This year has seen hope die a hundred times. The whole world agreed on one thing: January felt about one hundred days too long. The last two months have been in the strange eternity in the intersection of fear and pain, swirling by too fast to see and standing stock still in horror. We live in the season of empires. It is the season of winters that last. It is the season of injustice raining blood in the streets. In my own life, despair has been a traveling salesman, following me to my car and to my job and to my computer, where I write as though these thoughts will be heard. It has been abandonment at the trial. It has been watching the wrong thing win and lambs with their throats slit open. It is wondering if I will ever wash my hands enough. It has been the eloquence of weeping, failures beyond the scope of my imagination. The voices of the devout are learning how to pronounce the words "crucify him" in preparation for some new rally.
And it is watching hope live again, hopes that died so many years ago that I only knew how to feel their absence. It has been one foot in front of the other, with clarity of purpose (if not of desire). It has been a season of songs, of stories, of revelation. Dreams I had never voiced because they were beyond even the ridiculousness of hope, were revealed to be already real. It has been the rescue, the sudden lifting of sorrows too old to remember their names. It has been forgiveness. Grace.

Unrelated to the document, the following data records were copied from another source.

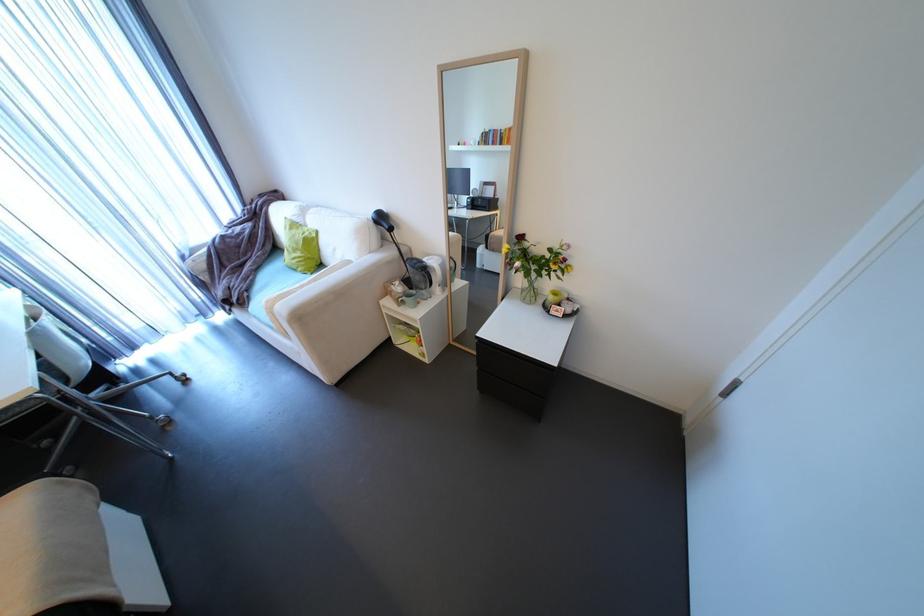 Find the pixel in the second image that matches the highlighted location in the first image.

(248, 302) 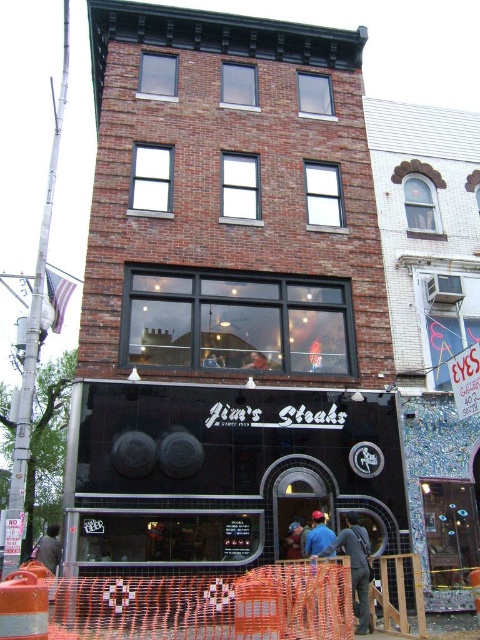 Is point (175, 417) farther from camera compared to point (352, 522)?

Yes, it is behind point (352, 522).

The image size is (480, 640). What do you see at coordinates (222, 474) in the screenshot?
I see `black glass storefront at center` at bounding box center [222, 474].

Identify the location of black glass storefront at center. (222, 474). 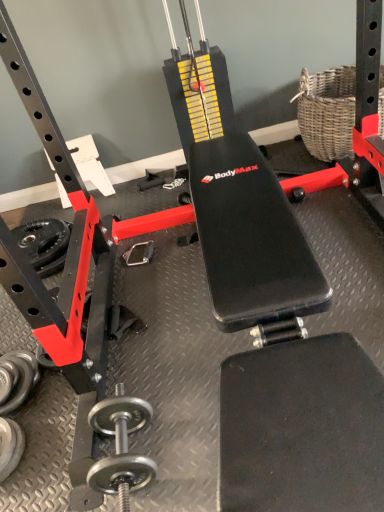 Locate an element on the screen. The width and height of the screenshot is (384, 512). vacant space behind polished silver dumbbell at lower left, which ranks as the third dumbbell in left-to-right order is located at coordinates (125, 378). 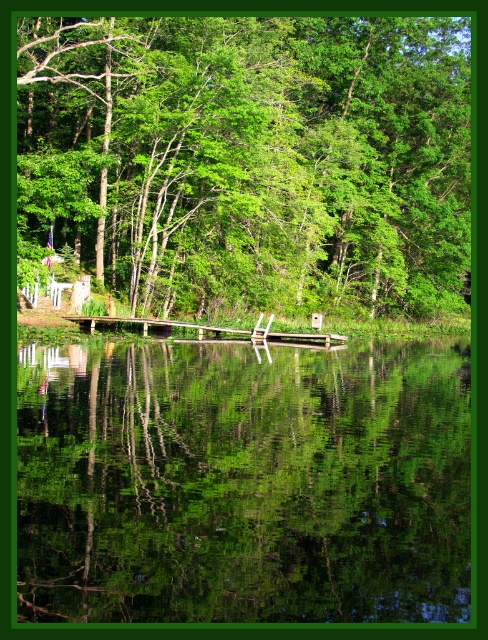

The prayers prayed only in tears have seen their answers, and in my joy I again have no words.
And in all of it, Jesus re-tells the story that He has told in every seed and every tide: the loss and the flood, the death and the life, the temptation to despair and the extinguishing of the light in the face of the rising sun. The great Story matters not because it is only good - it matters because it is woven into the fabric of reality. The life we're waiting for is rising even now out of the darkness. "My God, My God, why have you forsaken me?" He asked. I have asked Him the same thing. He walked, open-armed, into betrayal of the heart and soul, the shattering of the body, and the truest death of hope, that Truth could live on forever. Hope is such a ridiculous thing. And yet, I'm reminded that the Gospel asks for the reckless hope we normally reserve for things like seeds: let them die, and give it time. The Gospel leaves room for the revelation that the end of the story is in fact the beginning. The life I lived up to the day I realized I was a writer outweighs the life after it in number of days, and yet the whole story before that seems to be weaving itself around the unspeakably real. And we are allowed, in the Good News, the weekend of grief. We are allowed to be broken when everyone else feels like they've got their fresh start. We are allowed to genuinely doubt that the sun will rise again even while we prepare for the sunrise tasks tomorrow has appointed us. We are allowed to feel the orphaning and the adoption both. The hands that hold us leave their own scars in place. And today, we remember the depth of loss that we all suffer and wait for the Light to return.